No one disputes that this was one of the most egregious examples of the Gestapo's ruthlessness. But ever since this event, scholars and the Cologne population have remained divided in their evaluations of the activities of the Ehrenfeld Edelweiss Pirates. Some consider them patriotic heroes. Others see them as traitors and common criminals. Among the many controversial acts of the Edelweiss Pirates were providing shelter for army deserters, prisoners of war, forced laborers, and concentration camp escapees; stockpiling weapons after armed raids on military depots; and carrying out partisan-style attacks on local Nazi leaders, one of which claimed the life of a Cologne Gestapo officer in the fall of 1944.

Although the example of the Edelweiss Pirates of Cologne-Ehrenfeld shows that some independent youth groups eventually became involved in resistance activity in the latter phases of the war, such activities were not typical of the buendisch youth for most of the Nazi period, and certainly not in the prewar years. With only a few modest exceptions during the war years, the underground Communist Party's overtures to enlist these youths in resistance activities ended in failure. The age gap between the generations was one reason.

Another was that most Navajos, Edelweiss Pirates, and other independent youth group members did not truly hold anti-Nazi views. They should be seen for the most part as somewhat nonconformist youths seeking adventure and romance. As the German scholar Alfons Kenkmann explains, "Youthful Edelweiss Pirates and Kittelbach Pirates in the early phases of the National Socialist regime were by no means born anti-National Socialists." Many voluntarily joined the German army and navy. Still others were drawn to the Waffen SS, finding its elitist and manly consciousness particularly to their liking.
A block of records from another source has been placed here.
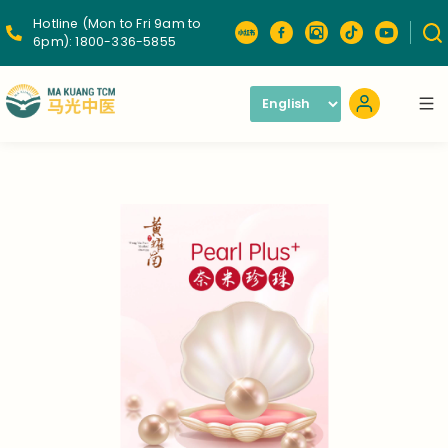
Hotline (Mon to Fri 9am to
6pm):
1800-336-5855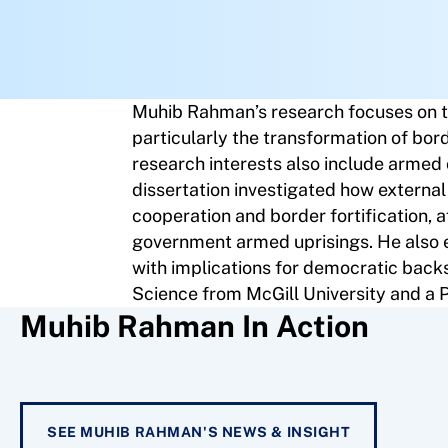
Muhib Rahman’s research focuses on th
particularly the transformation of bor
research interests also include armed co
dissertation investigated how external
cooperation and border fortification, a
government armed uprisings. He also exp
with implications for democratic backs
Science from McGill University and a P
Muhib Rahman In Action
SEE MUHIB RAHMAN'S NEWS & INSIGHT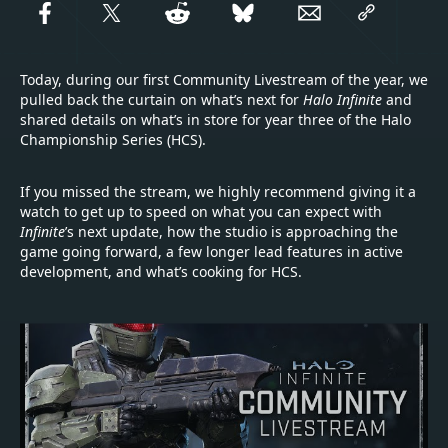
Today, during our first Community Livestream of the year, we
pulled back the curtain on what’s next for
Halo Infinite
and
shared details on what’s in store for year three of the Halo
Championship Series (HCS).
If you missed the stream, we highly recommend giving it a
watch to get up to speed on what you can expect with
Infinite
’s next update, how the studio is approaching the
game going forward, a few longer lead features in active
development, and what’s cooking for HCS.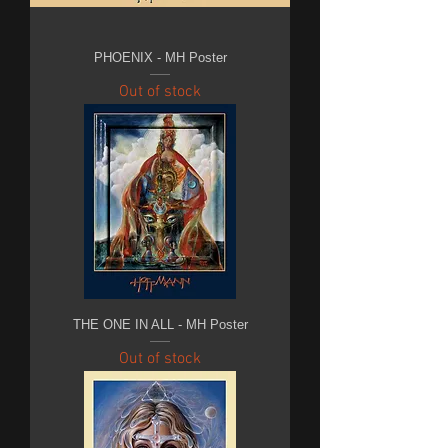
PHOENIX - MH Poster
Out of stock
THE ONE IN ALL - MH Poster
Out of stock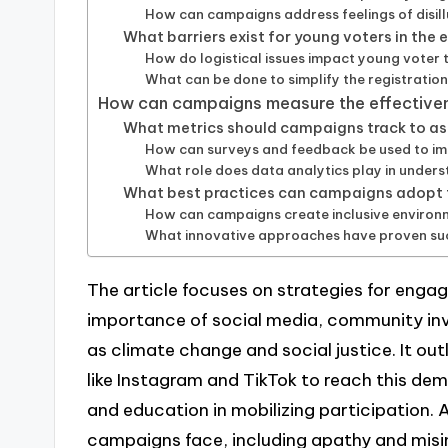
How can campaigns address feelings of disi
What barriers exist for young voters in the 
How do logistical issues impact young voter 
What can be done to simplify the registratio
How can campaigns measure the effectivene
What metrics should campaigns track to 
How can surveys and feedback be used to im
What role does data analytics play in under
What best practices can campaigns adopt
How can campaigns create inclusive environ
What innovative approaches have proven suc
The article focuses on strategies for engag
importance of social media, community inv
as climate change and social justice. It out
like Instagram and TikTok to reach this demo
and education in mobilizing participation. A
campaigns face, including apathy and misin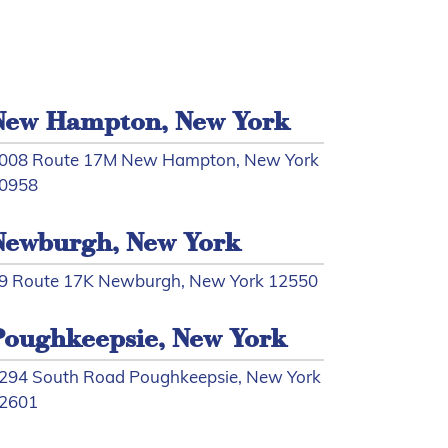
New Hampton, New York
008 Route 17M New Hampton, New York
0958
Newburgh, New York
9 Route 17K Newburgh, New York 12550
Poughkeepsie, New York
294 South Road Poughkeepsie, New York
2601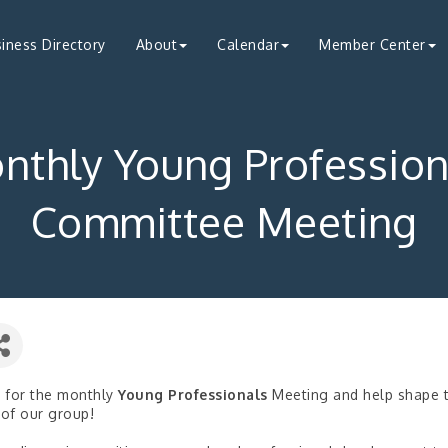
iness Directory
About
Calendar
Member Center
nthly Young Profession
Committee Meeting
s for the monthly
Young Professionals
Meeting and help shape 
 of our group!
A longing for romance and adventure and a nonconformist inclination also motivated many youths of the higher social classes in Nazi Germany. Probably the best example comes from a somewhat bizarre phenomenon known as the swing movement. Best documented for the city of Hamburg during the 1940s, with its uniquely patrician and English-influenced upper classes, swing dancing and swing clubs arose in the mid-1930s and spread rapidly to nearly every large and mid-sized German city. There was nothing political about this phenomenon. Its members were in fact emphatically apolitical. There was no organization to it whatsoever.

Indeed, it is a stretch to even call it a movement. Its teenage and young-adult adherents simply found the stodgy and sentimental Nazi "moon in June" music and Nazi restrictions on youthful comportment and social intercourse boring and tiresome, preferred the popular American swing music enjoyed by their peers across the world at the time, and adopted the casual style of American and British youth.


6 Comments:

At 2:20 PM, Anonymous Anonymous said...

I'm curious: would you happen to know how the "Navajos" got their name?

 
At 2:35 PM, Blogger Nathanael said...

Good question, but I can only give a partial answer. During the Weimar years, westerns (of a Germanic variety) were popular literature for young people. I assume that those books would be the source of the name. What is more interesting is why they would pick "Navajos" as opposed to a cowboy name or the name of another tribe.

 
At 6:38 AM, Anonymous Anonymous said...

Have a look at http://en.wikipedia.org/wiki/German_Youth_Movement for the historic backround.

 
At 5:38 AM, Anonymous Anonymous said...

I was taught they took their name from an American Indian tribe.

 
At 11:13 AM, Blogger Nathanael said...

Obviously. I believe the question was one over how they might have learned about the Navajos and why that name would be appealing.